Strawberry Honey Custard Tarts with Lemon Curd Recipe

4.7 from 21 reviews

Flaky pastry tarts filled with silky honey-sweetened custard, studded with fresh strawberries, and finished with a tangy lemon curd glaze for a refreshing, elegant dessert.

Ingredients

Scale

Tart Shells:

  • 1 sheet puff pastry, thawed
  • 1 egg, beaten (for egg wash)

Custard Filling:

  • 1 cup whole milk
  • 3 large egg yolks
  • 1/4 cup honey
  • 2 tablespoons cornstarch
  • 1 teaspoon vanilla extract

Topping:

  • 1 cup fresh strawberries, sliced
  • 1/4 cup lemon curd
  • Fresh mint leaves (optional, for garnish)

Instructions

  1. Preheat oven: to 375°F (190°C). Lightly grease a muffin tin or tart pans.
  2. Prepare tart shells: Roll out puff pastry, cut into circles, press into molds, prick bottoms with a fork, and brush with egg wash.
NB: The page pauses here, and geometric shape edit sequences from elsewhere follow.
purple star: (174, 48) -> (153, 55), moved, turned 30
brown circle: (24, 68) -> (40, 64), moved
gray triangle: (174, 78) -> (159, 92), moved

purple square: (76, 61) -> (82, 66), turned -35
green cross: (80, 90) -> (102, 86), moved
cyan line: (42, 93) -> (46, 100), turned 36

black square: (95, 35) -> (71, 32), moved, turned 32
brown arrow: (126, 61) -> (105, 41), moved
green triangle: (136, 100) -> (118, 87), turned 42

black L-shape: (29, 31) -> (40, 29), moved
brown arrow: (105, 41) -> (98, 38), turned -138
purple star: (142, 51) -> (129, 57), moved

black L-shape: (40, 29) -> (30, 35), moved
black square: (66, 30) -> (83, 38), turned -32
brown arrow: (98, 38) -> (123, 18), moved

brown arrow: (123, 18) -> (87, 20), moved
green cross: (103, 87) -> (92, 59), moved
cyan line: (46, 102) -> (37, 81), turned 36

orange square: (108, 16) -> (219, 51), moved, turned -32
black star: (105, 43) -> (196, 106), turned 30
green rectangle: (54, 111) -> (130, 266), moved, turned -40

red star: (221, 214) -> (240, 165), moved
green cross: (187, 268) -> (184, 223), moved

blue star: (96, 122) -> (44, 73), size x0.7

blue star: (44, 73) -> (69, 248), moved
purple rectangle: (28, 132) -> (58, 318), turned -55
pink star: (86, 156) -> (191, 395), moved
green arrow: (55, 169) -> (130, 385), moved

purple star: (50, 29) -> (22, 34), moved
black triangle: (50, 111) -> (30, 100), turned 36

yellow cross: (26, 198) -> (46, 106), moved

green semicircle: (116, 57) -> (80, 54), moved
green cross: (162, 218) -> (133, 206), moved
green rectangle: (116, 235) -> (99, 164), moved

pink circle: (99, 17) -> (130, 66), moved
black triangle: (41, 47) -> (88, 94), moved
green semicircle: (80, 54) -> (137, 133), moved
Bake for 10 minutes until lightly golden.
  3. Make custard filling: Heat milk in a saucepan. Whisk egg yolks, honey, and cornstarch in a bowl. Slowly add hot milk while whisking. Cook until thickened, then stir in vanilla.
  4. Fill tart shells: Pour custard into baked shells, top with sliced strawberries, and drizzle warm lemon curd over them.
  5. Bake: Bake for 10–12 minutes until set. Cool and garnish with mint leaves. Serve chilled or at room temperature.